100 conservative evangelicals closed ranks further around Trump on Sunday.
In a letter to the president of Christianity Today magazine, the group of evangelicals chided Editor-in-Chief Mark Galli for penning an anti-Trump editorial, published Thursday, that they portrayed as a dig at their characters as well as the president’s.
“Your editorial offensively questioned the spiritual integrity and Christian witness of tens-of-millions of believers who take seriously their civic and moral obligations,” the evangelicals wrote to the magazine’s president, Timothy Dalrymple.

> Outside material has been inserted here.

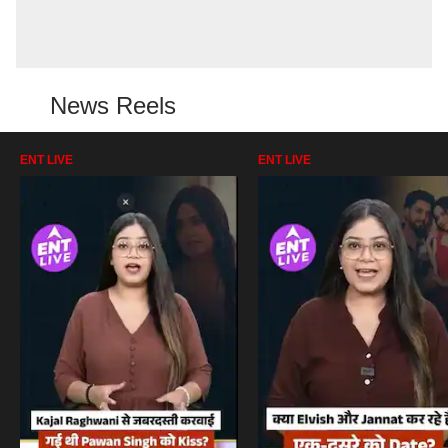
News Reels
ENT LIVE
ENT LIVE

The new offensive from the group of prominent evangelicals, including multiple members of Trump’s evangelical advisory board, signals a lingering awareness by the president’s backers that any meaningful crack in his longtime support from that segment of the Christian community could prove perilous for his reelection hopes.
[...] “We're not looking for saints. We do have private sins, ongoing patterns of behavior that reveal themselves in our private life that we're all trying to work on,” Galli said Sunday. “But a president has certain responsibilities as a public figure to display a certain level of public character and public morality.”
Galli referred comment on Sunday’s evangelical letter to Dalrymple, who on Sunday published his own strongly worded defense of the magazine's anti-Trump commentary.
Countering Trump's suggestion that the magazine had shifted to favor liberals, Dalrymple wrote that the publication is in fact “theologically conservative” and “does not endorse candidates.”
“Out of love for Jesus and his church, not for political partisanship or intellectual elitism, this is why we feel compelled to say that the alliance of American evangelicalism with this presidency has wrought enormous damage to Christian witness,” Dalrymple wrote.
Asked about the editorial’s indictment of Trump by “Fox News Sunday,” Marc Short – chief of staff to Vice President Mike Pence, himself a prominent evangelical Christian – cited some of the policy positions that have helped endear the president to many in that voting bloc.
“For a lot of us who are celebrating the birth of our Savior this week, the way that we look at it is that this president has helped to save thousands of similar unplanned pregnancies,” Short said Sunday, adding that “no president has been a greater ally to Israel than this president.”
Short might consider a sincerity session with an agent of his "Savior." Throwing the little embryo snake onto the Trump\impeachment discussion podium ought to be counseled as an overreach. As a grotesquely insane thing to interject into an already strange situation. If he wants to talk about the embryos I want to talk about casino bankruptcies, hush money, bonespurs and flying monkeys of the one witch in the Wizard of Oz. In going off point, go way off point.